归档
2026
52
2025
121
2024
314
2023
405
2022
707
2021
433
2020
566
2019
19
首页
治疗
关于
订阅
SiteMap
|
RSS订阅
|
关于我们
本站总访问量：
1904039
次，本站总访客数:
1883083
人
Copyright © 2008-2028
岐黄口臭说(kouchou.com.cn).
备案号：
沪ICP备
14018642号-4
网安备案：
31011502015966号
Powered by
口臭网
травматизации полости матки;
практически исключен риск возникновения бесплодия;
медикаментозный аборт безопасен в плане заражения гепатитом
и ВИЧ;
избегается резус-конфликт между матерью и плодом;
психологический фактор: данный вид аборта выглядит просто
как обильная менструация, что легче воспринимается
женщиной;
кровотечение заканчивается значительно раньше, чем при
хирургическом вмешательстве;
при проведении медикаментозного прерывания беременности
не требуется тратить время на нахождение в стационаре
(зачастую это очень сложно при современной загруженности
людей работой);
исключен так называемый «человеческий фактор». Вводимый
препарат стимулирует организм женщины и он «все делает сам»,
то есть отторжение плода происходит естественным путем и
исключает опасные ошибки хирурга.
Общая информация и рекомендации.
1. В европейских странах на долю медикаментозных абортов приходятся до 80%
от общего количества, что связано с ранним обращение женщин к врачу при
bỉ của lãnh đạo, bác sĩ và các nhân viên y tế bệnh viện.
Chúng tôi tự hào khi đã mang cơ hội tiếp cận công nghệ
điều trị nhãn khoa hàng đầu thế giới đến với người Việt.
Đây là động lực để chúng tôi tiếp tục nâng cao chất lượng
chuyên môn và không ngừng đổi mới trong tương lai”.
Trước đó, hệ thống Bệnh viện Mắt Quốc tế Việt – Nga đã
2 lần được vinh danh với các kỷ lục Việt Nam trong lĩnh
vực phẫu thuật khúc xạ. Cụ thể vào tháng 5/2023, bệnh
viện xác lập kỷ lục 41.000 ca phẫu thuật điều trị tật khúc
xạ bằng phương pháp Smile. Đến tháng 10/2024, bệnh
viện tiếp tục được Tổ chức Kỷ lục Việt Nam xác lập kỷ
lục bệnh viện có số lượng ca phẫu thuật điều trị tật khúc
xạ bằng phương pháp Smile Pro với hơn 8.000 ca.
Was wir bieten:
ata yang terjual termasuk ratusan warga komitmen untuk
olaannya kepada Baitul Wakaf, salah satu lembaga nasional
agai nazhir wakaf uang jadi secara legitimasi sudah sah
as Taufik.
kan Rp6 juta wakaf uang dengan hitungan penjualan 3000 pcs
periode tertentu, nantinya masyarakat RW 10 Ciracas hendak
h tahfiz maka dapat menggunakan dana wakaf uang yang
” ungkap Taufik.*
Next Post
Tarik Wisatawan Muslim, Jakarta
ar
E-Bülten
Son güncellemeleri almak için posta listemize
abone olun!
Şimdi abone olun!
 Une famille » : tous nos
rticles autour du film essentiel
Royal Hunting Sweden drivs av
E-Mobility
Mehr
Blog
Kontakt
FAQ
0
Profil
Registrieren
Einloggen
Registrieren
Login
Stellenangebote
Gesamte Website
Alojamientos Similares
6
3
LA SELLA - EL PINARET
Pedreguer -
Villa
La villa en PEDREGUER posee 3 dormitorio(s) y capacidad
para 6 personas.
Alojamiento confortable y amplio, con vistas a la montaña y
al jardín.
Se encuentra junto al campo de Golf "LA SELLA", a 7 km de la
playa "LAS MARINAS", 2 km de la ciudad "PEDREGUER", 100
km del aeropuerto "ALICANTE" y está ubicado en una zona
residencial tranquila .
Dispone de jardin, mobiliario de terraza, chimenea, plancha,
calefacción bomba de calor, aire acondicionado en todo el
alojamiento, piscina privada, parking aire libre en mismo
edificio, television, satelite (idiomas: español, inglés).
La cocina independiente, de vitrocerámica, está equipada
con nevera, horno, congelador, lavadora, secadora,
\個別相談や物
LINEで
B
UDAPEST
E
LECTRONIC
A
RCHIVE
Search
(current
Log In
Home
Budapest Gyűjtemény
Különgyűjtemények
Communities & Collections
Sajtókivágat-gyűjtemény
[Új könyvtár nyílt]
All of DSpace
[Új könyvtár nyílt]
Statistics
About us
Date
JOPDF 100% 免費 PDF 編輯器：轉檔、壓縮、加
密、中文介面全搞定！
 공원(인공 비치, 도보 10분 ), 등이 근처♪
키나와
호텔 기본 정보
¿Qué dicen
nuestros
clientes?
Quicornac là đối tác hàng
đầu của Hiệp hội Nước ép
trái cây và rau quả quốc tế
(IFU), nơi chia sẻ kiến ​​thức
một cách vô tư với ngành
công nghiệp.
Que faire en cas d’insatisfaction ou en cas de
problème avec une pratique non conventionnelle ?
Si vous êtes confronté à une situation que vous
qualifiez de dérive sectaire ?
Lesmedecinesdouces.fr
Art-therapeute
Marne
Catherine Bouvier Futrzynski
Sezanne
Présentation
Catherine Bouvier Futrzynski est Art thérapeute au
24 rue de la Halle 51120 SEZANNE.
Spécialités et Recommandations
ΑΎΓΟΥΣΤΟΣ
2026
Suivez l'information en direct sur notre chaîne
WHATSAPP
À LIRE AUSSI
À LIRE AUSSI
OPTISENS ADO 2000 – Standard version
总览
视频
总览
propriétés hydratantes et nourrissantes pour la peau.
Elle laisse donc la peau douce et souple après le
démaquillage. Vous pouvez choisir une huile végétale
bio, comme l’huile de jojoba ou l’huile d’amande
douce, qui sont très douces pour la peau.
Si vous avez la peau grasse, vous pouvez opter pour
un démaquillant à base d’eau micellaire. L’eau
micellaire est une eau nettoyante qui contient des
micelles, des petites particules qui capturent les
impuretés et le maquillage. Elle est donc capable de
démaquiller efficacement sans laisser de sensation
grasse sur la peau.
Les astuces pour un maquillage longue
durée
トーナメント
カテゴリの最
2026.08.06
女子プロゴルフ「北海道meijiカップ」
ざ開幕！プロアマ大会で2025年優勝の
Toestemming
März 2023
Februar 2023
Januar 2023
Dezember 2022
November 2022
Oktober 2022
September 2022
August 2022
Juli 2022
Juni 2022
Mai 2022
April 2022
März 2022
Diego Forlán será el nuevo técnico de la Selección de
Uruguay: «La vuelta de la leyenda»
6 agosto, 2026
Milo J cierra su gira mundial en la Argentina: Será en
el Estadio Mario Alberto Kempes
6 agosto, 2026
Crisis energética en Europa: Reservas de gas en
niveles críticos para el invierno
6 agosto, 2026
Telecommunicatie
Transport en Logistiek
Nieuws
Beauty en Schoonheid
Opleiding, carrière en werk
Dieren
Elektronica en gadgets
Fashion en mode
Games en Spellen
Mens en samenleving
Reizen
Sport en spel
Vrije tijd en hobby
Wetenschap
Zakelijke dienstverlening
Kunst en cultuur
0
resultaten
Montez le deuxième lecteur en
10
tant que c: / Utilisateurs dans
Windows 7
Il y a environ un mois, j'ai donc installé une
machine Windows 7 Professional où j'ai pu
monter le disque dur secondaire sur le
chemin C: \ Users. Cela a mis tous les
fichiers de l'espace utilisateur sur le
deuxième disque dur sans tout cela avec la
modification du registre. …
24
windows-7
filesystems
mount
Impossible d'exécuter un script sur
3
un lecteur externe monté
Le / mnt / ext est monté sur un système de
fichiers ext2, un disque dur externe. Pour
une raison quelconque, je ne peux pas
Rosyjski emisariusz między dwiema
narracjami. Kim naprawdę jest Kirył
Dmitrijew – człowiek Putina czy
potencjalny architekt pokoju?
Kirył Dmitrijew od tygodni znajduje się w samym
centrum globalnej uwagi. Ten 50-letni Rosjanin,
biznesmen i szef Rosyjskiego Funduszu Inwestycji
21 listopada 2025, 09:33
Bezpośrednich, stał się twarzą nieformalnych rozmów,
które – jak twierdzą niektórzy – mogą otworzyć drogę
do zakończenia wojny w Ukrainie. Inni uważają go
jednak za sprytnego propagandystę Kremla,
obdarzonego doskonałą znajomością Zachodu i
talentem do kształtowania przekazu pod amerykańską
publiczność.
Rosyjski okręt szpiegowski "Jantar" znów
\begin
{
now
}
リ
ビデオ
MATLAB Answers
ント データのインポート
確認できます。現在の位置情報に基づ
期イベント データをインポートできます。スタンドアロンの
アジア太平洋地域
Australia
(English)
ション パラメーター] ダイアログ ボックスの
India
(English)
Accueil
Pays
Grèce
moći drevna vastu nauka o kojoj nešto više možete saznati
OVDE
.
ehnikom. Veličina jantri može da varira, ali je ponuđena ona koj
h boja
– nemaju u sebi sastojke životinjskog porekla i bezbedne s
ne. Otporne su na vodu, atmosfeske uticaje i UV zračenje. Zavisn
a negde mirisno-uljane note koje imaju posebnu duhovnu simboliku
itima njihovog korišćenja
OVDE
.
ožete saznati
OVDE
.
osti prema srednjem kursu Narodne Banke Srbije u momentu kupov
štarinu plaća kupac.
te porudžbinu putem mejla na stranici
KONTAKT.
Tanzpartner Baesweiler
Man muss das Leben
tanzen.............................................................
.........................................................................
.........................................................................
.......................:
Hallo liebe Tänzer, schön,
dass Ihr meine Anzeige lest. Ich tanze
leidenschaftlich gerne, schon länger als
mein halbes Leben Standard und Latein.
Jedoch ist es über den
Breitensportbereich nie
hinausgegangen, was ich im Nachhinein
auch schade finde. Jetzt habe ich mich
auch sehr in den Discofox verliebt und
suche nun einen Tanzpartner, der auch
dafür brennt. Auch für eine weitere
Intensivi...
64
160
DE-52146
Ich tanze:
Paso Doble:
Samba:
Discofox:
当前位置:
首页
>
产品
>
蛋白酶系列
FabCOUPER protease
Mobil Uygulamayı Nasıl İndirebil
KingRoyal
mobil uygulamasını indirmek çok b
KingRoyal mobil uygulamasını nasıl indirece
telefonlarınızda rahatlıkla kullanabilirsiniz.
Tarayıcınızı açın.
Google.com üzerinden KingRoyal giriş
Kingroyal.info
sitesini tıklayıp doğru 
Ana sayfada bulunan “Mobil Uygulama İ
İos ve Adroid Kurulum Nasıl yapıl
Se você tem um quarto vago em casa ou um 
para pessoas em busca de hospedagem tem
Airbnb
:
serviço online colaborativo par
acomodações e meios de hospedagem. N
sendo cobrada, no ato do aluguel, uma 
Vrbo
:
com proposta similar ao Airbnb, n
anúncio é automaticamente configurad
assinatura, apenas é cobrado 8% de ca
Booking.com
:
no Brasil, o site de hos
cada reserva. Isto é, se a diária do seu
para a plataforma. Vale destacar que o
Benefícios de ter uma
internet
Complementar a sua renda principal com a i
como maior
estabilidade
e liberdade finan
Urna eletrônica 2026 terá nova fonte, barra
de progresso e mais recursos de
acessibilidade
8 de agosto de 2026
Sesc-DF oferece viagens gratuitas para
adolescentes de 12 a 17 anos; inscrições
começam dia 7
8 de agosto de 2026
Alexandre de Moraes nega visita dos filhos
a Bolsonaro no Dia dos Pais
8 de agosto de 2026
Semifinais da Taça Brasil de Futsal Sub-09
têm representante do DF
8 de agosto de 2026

# WHAT IS BEING ASKED:
Retype the portion of the data above that starts on the line with "при проведении медикаментозного" and finishes on the line with "viện tiếp tục", including both of those lines.

# FINISHED TASK:
при проведении медикаментозного прерывания беременности
не требуется тратить время на нахождение в стационаре
(зачастую это очень сложно при современной загруженности
людей работой);
исключен так называемый «человеческий фактор». Вводимый
препарат стимулирует организм женщины и он «все делает сам»,
то есть отторжение плода происходит естественным путем и
исключает опасные ошибки хирурга.
Общая информация и рекомендации.
1. В европейских странах на долю медикаментозных абортов приходятся до 80%
от общего количества, что связано с ранним обращение женщин к врачу при
bỉ của lãnh đạo, bác sĩ và các nhân viên y tế bệnh viện.
Chúng tôi tự hào khi đã mang cơ hội tiếp cận công nghệ
điều trị nhãn khoa hàng đầu thế giới đến với người Việt.
Đây là động lực để chúng tôi tiếp tục nâng cao chất lượng
chuyên môn và không ngừng đổi mới trong tương lai”.
Trước đó, hệ thống Bệnh viện Mắt Quốc tế Việt – Nga đã
2 lần được vinh danh với các kỷ lục Việt Nam trong lĩnh
vực phẫu thuật khúc xạ. Cụ thể vào tháng 5/2023, bệnh
viện xác lập kỷ lục 41.000 ca phẫu thuật điều trị tật khúc
xạ bằng phương pháp Smile. Đến tháng 10/2024, bệnh
viện tiếp tục được Tổ chức Kỷ lục Việt Nam xác lập kỷ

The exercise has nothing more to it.